- **Supplied material**
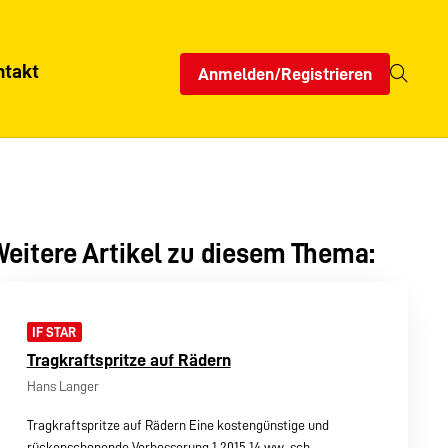
ntakt
Anmelden/Registrieren
eitere Artikel zu diesem Thema:
IF STAR
Tragkraftspritze auf Rädern
Hans Langer
Tragkraftspritze auf Rädern Eine kostengünstige und
rückenschonende Verbesserung 1 2015 14 ww .sch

- **Task instructions**
For the string "Tragkraftspritze", show each line of the entries above where it occurs.

- **Output below**
Tragkraftspritze auf Rädern
Tragkraftspritze auf Rädern Eine kostengünstige und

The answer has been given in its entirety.